Your child’s self-image is formed in the first seven years of his life, and the image he forms of himself really mirrors how you as his parents relate to him. This is why a child who grows up with constant positive input has a positive self-image. Getting this right is actually quite simple if you follow these steps:
1. Give unconditional love
When your child feels loved and competent at the things he does, he will have a positive self-image. You convey this to him in how you relate to him. Your child needs to know that you love him for who he is, and not what he does.
2. Use positive labelling
Always discipline your toddler in a positive manner. Don’t use labels like “you’re a naughty boy” – what else can you expect from a naughty boy but naughtiness? Children will live up to their labels for the simple reason that the subconscious mind cannot reject information.

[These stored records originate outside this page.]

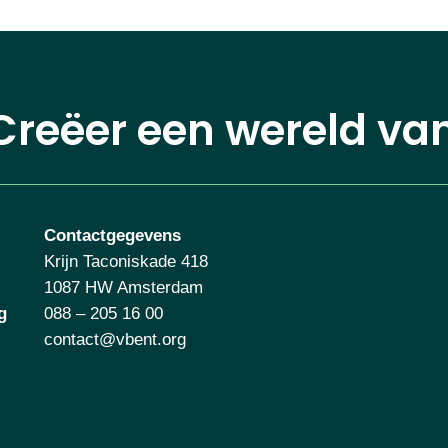
Creëer een wereld va
Contactgegevens
Krijn Taconiskade 418
1087 HW Amsterdam
g
088 – 205 16 00
contact@vbent.org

When you put a label on your child, his subconscious mind accepts it, and if the majority of messages a child gets are negative, he will develop a negative self-image. If you find you’ve been doing this, gradually and systematically bombard your toddler with positive self-concept images.
3. Use "I" messages
When you are disciplining your toddler, using “you” messages are almost always destructive – “You were very mean to that little boy”, for instance. You can discipline very assertively with an “I” message – “I won’t have that behaviour” and “I won’t have you treating people like that.”
4. Spend time with your children
I know that with mom and dad both working it’s difficult to do, and you’re under pressure, but we owe it to our children to spend time with them. When you come home from a hard day’s work it’s going to be an investment in your sanity if you first saturate your toddler with attention for half an hour before you do anything else. This makes him feel that he is important enough for you to put everything else aside just for him.
5. Let him fight his own battles
We have to give our children some responsibility. Of course we should be supportive, but don’t take all your toddler’s problems away from him. Don’t rush in to x everything. Figuring out solutions to his problems gives him the confidence to deal with life’s big challenges as he grows up.